Then, a rule is defined by the form \(X \Rightarrow Y\) where X, Y are both subsets of items in the set I, \(X, Y \subseteq I\), and \(X \cap Y = \varnothing \), or both X and Y share no items in common. It is worth giving an example of how this can work. Therefore, let \(I=\{\)pass clear writing, pass initial writing, graduate, drop out, take writing seminar\(\}\). Then \(X=\{\)take writing seminar, pass initial writing\(\}, Y=\{\)pass clear writing\(\}\). Then \(X \Rightarrow Y\) would be a rule that says that if a student passes the initial writing test and takes a writing seminar, they will also pass the clear writing requirement. In large data sets like ours, though, this might lead to an inordinate amount of rules, and therefore, there must be some constraints on significance that can be used to narrow down the amount of rules.

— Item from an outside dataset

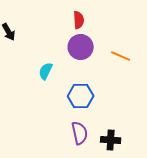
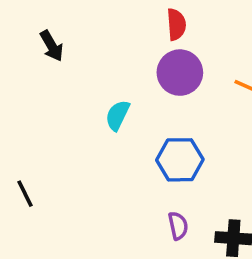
purple semicircle: (80, 133) -> (178, 226), size x0.7

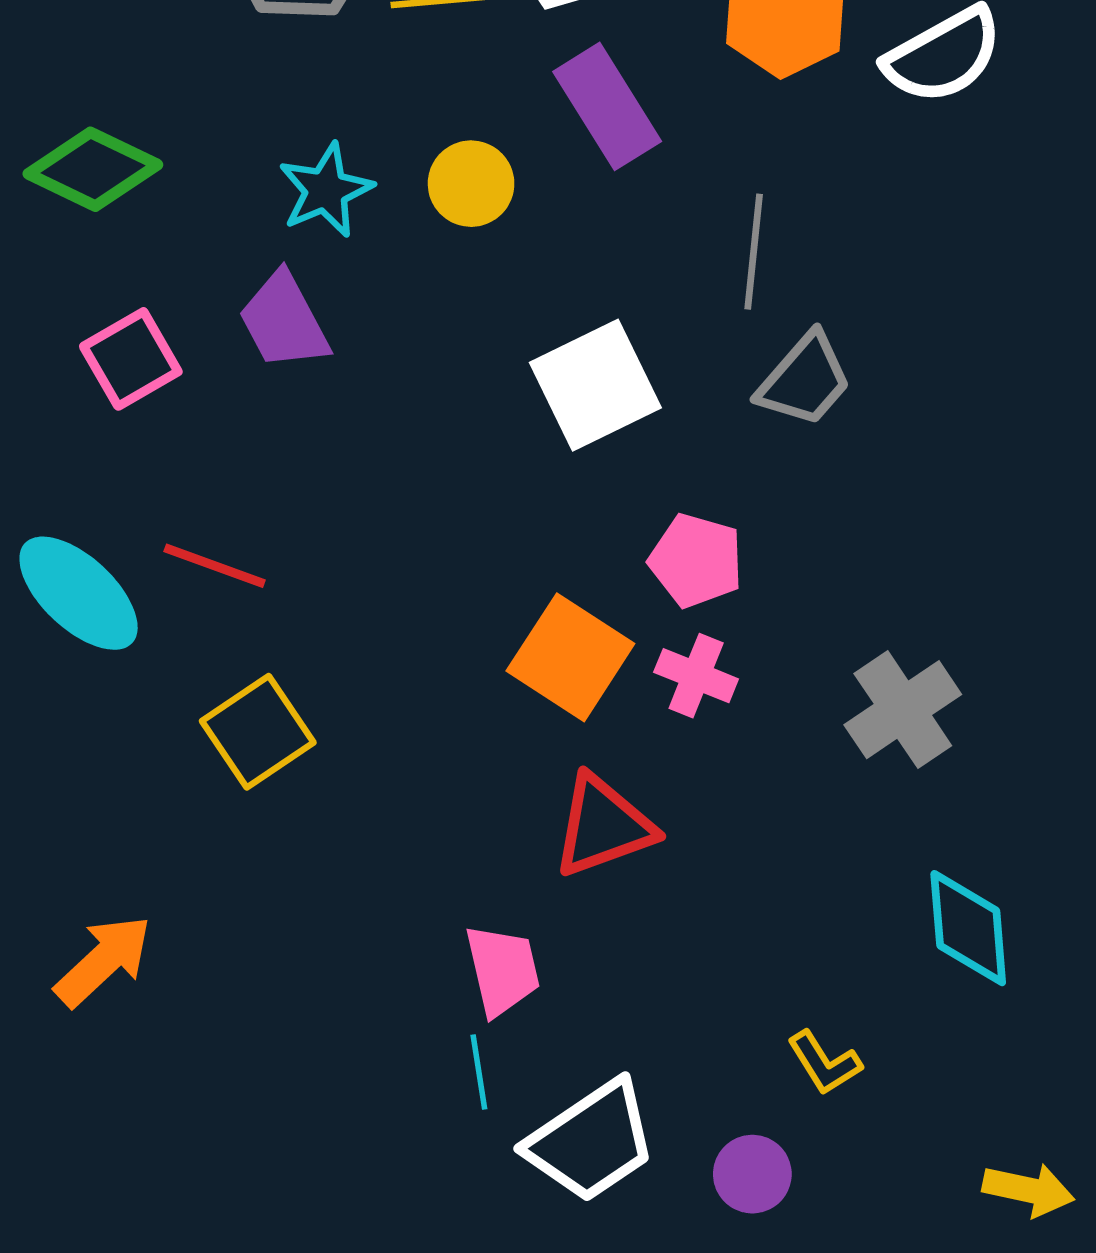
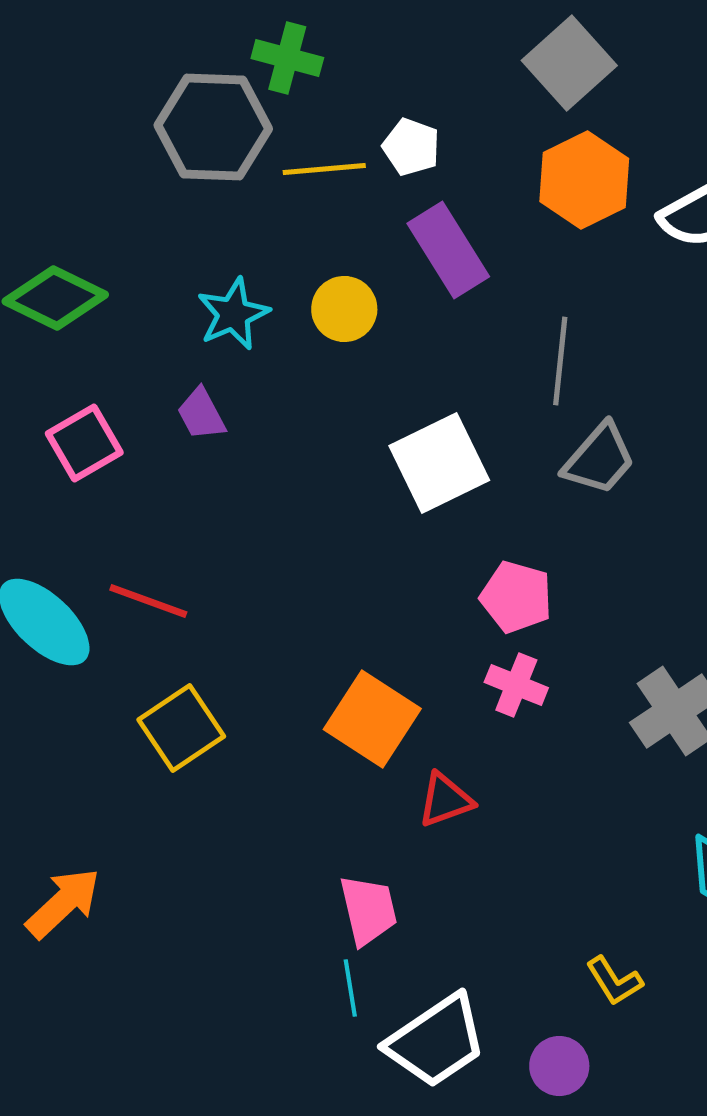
purple trapezoid: (284, 321) -> (201, 414), size x0.7
orange square: (570, 657) -> (372, 719), moved
red triangle: (603, 826) -> (445, 800), size x0.7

And, of course, there in fact are such constraints. The first is support, or \(supp(X)\) of a set of items X. It is defined as the proportion of students in the database which have taken a writing seminar and passing initial writing, over total number of students. It approximates the probability that a student has taken a writing seminar and passed initial writing, or \(P(WS \land IW)\). The second is the confidence of a rule, written \(conf(X \Rightarrow Y)\). Roughly, it approximates the probability of Y given X, or \(P(Y|X)\). In this case, it gives the number of students for whom have taken a WS, passed initial writing, and pass clear writing, over the total number of students who have taken a WS and passed initial writing. Then, confidence of a rule is given by \(\frac{supp(X\cup Y)}{supp(X)}\).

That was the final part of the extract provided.